Ah, yes. The old rumor mill. Wardenford had been quite fond of it once, before he became the headline story for a while. Since then, of course, he had barely heard a thing. Even if someone had been willing to tell him, he wouldn’t have remembered any of it, not with the amount he had been drinking.
Still, it sent a shiver down his spine. News traveled fast around here, and if someone had managed to see Dr. Applewhite being arrested and spread it around the campus already, it seemed quite likely that they had done the same for him. So, another dent to his already battered reputation.
Mind you, at least he had been released. Maybe that would help matters.
The sound of a car horn blaring outside startled Wardenford, and he rose to look out the window. “Goodness me,” he muttered, shaking his head. “They shouldn’t be making that kind of racket this early in the morning. Some people are still asleep. What time is it now, anyway?”
“It’s nine-sixteen.”
Nine-sixteen…? That didn’t sound right, surely? Had so many hours flown by while Wardenford was staring into the bottom of a coffee cup? No, and the city was still quiet, people only just getting onto their commutes, school buses just starting to go past for the first time. Wardenford glanced at his watch, scratched and battered from many a drinking session that ended badly, and saw that he was right.
It was six-nineteen.
He opened his mouth to laugh and tell Matthias that he had got it the wrong way around, but then stopped himself. Hang on a second, here, James, he told himself. Now, just hang on and think about this.
The equations were all jumbled up, all out of order. The numbers, the letters, in the wrong places.
And Matthias was speaking so carefully, with so much control, using as few words as he possibly could.
Not that there was any need to read too far into that, was there? Perhaps he was overtired. Yes, that was probably all. To read any more into it would be absurd.

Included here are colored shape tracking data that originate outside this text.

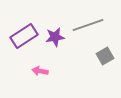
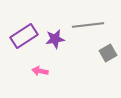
gray line: rotated 12 degrees clockwise
purple star: moved 2 px down
gray square: moved 3 px right, 3 px up
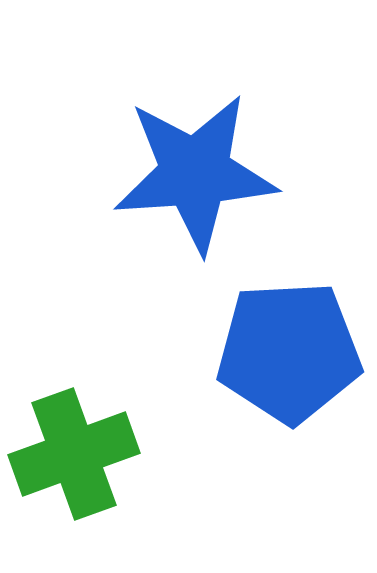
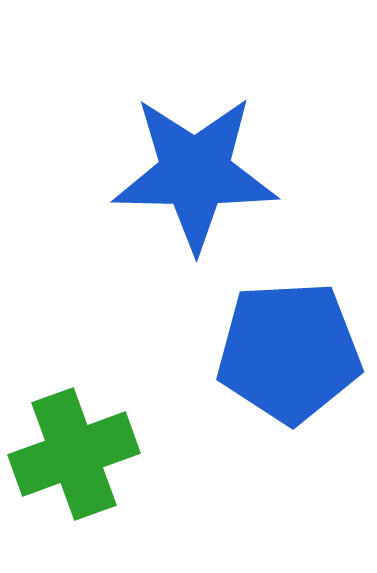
blue star: rotated 5 degrees clockwise
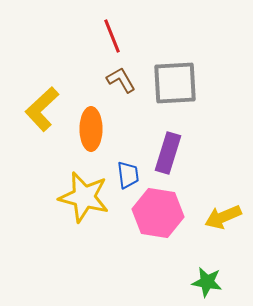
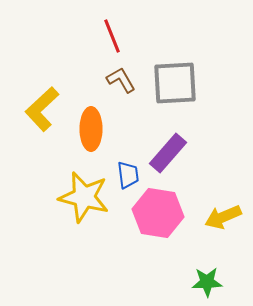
purple rectangle: rotated 24 degrees clockwise
green star: rotated 12 degrees counterclockwise
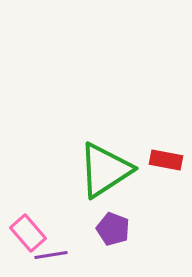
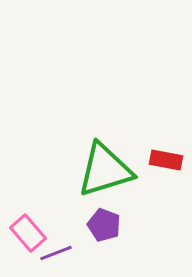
green triangle: rotated 16 degrees clockwise
purple pentagon: moved 9 px left, 4 px up
purple line: moved 5 px right, 2 px up; rotated 12 degrees counterclockwise
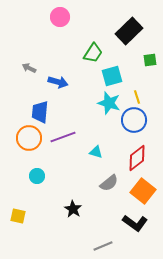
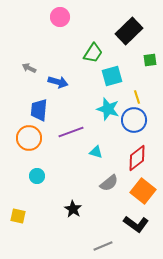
cyan star: moved 1 px left, 6 px down
blue trapezoid: moved 1 px left, 2 px up
purple line: moved 8 px right, 5 px up
black L-shape: moved 1 px right, 1 px down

“Well,” Wardenford said briskly, turning back from the window and resuming his spot on the sofa. “Some people just don’t have any sense of what’s right, do they? I imagine there was barely any reason for them to hit the horn at all. You know what these road-rage inner-city drivers are like.”
Matthias laughed politely, nodding his head.
And Wardenford remembered something—something he had not thought of for a long time. The equation that Dr. Applewhite had shared with him. The fact that he had then shared it with Matthias, hoping that the lad would be able to use his talents to find the correction.
He’d been working on it, hadn’t he? Back then. Before the scandal hit.
Matthias had seen the equation, and there was something wrong with him now. The numbers. He had mixed up the numbers when he read the time.
Just like the numbers had been mixed up in the equations.
And, oh god, there it was: Matthias had been a student of Henderson’s. He’d known Cole. God, there it all was.
It was him.
This benign-looking, innocuous student. This college dropout who had once had everything at his feet thanks to his supreme intelligence. This boy who Wardenford had spoken with and come to know, and hoped to lead to greatness.
He was a murderer.
Wardenford made sure to smile at him, willing himself to carry it right through to his eyes. Matthias had never been stupid, and he wasn’t now. If there was any way that he suspected that Wardenford knew who he really was—and, he realized with an extra thrill of fear—why he was really there, it would be over.
Because Matthias Kranz wasn’t there for a cup of coffee and a nice chat about old times.
He was there to murder James Wardenford.